Buying&Selling:It took a long time for some house sellers to realise that the market has changed, and now they're counting the cost, writes Bernice Harrison
HOUSEHUNTER "Dieter1" is the sort of buyer who makes cold sweat run down the backs of sellers and gives estate agents migraines. As he revealed last month on the personal finance website askaboutmoney.com, he had just gone "sale agreed" for €100,000 less than the asking price - a massive 24.7 per cent markdown.
Talking to The Irish Times - and wanting to keep his anonymity - he turns out to be typical of a large group of buyers who have spent the year biding their time, surfing the net to familiarise themselves with price drops, and honing their negotiation skills through bidding for several houses.
"You become battle hardened," said the 30-year-old. He sold his apartment in September 2006 to trade up to a period house, ideally in Dublin 8. A salesman by profession, he went in hard on a house in Kilmainham last January, offering €600,000 - €50,000 less than the asking price. It took until March for the vendors to decline his offer, with the agent suggesting that €625,000 would secure it. He withdrew his offer and the house, a full year after going on the market, is still for sale.
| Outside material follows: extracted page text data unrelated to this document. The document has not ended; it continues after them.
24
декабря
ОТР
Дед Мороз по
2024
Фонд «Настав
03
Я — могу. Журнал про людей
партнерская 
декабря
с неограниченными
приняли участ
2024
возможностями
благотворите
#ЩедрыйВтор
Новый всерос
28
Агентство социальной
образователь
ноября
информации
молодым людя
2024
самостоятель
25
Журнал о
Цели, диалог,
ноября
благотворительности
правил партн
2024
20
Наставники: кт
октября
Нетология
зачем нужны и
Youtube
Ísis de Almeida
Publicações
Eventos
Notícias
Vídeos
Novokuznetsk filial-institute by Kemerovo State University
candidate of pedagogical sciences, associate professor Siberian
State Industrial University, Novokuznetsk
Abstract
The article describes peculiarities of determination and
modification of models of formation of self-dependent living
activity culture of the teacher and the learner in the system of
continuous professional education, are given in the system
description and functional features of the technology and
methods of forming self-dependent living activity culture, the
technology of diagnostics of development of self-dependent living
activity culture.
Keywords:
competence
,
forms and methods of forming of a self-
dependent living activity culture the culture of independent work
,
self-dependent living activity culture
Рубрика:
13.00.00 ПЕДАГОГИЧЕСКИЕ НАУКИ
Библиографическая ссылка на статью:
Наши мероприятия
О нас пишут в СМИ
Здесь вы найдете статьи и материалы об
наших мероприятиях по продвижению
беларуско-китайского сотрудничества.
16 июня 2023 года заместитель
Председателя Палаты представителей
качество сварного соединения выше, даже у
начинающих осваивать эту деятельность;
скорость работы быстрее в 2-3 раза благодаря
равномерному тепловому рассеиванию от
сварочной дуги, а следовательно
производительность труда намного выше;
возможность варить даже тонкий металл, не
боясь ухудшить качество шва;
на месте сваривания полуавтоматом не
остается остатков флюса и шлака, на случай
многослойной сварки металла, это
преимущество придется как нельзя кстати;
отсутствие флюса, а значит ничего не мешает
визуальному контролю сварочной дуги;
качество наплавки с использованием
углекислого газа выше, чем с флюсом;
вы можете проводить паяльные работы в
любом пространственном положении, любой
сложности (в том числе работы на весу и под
The period redbrick he has just gone "sale agreed" on was, he knew from the start, a different proposition. The owners had already bought and nine months after putting their house up for sale were, he felt, in no position to decline his offer of €100,000 less than the original asking price. Since making that offer in July he has been calling the estate agent constantly, pointing out that not only was his price a good one but that, as we were now living in a very different world, the sellers wouldn't do any better.
It took them until November but they eventually cracked and accepted what must be for them a painful reduction.
It's not just in the second-hand market that buyers are flexing their muscles. One agent tells of a deal currently going through on a new house in a small development in west Dublin. The price tag for the four-bed family semis are €495,000 and business, to say the least, has been slack. But a buyer has emerged for one of the houses - he offered €485,000, conditional on an impressively long list that was more shopping than snag. It included full landscaping front and back, all the major appliances, hardwood floors throughout, extra and upgraded tiling and even curtains. The builder, quite understandably, said a quick yes. Interestingly, the estate agent wasn't particularly surprised by the list - he was more amazed at the price as he had expected the buyer to offer €460,000. An offer of around 7 to 10 per cent less than the asking price being, in his area, now the norm.
For agents it means dusting off their negotiating skills. Pat Mullery, based in the Terenure branch of Douglas Newman Good, has seen his share of wildly low bids from buyers on second-hand properties this year. "In one case, someone offered €1.5 million on a house that was on for €2.2 million," he says. "There could be no negotiation in a situation like that because the gap is simply too wide." Buyers, he says, typically have been offering between 5 and 10 per cent less than the asking price, and with a gap like that there are grounds to talk.
Negotiations have been as much with the seller as the buyer. "If someone's house was priced in late 2006, then the first six months of the year have been difficult to accept," says Mullery. They saw their neighbour's house selling last year for, say, €2 million, and they in turn expected to sell for more than that but now are being offered €1.8 million. "It's taken many sellers the best part of this year to realise that the market has changed," he says.
Buyers on the other hand started off the year knowing full well that they are in the more powerful position - but it's not all buyers. Only those whose finances are in place and who crucially don't have to sell a property in order to buy are the ones who can drive the negotiations.
"We have seen some good sales in the past three to four weeks," says Charles Broadhead from Lisney's Dún Laoghaire branch. "The sales have been from people who are realising that the offer they threw back earlier this year might now be the best they'll get." He predicts some sellers at the upper end of the market who have endured a year of little or no interest will withdraw their house from sale and rethink their plans.
Experienced agents have seen this before and don't have to go back to the 1980s for examples. "It hasn't all been easy for the past few years," says Broadhead. "After 9/11 in 2001 we didn't' sell a single property in the entire autumn." Eoin O'Neill at Sherry FitzGerald New Homes talks of a "stalemate" in the market. For every potential buyer that comes in with a below-the-asking-price offer there are hundreds of others, particularly first-time buyers, who are too nervous to make any sort of offer.
That's on one side, says O'Neill, on the other you have vendors who after a year of holding out are just beginning to soften on prices. "We are in the business of selling," he says, squaring up to the newly-empowered buyers. "We want people to make us an offer and we will look at every offer that comes in. If there are cash buyers out there, they should be making proposals to builders. If you don't ask, you won't get."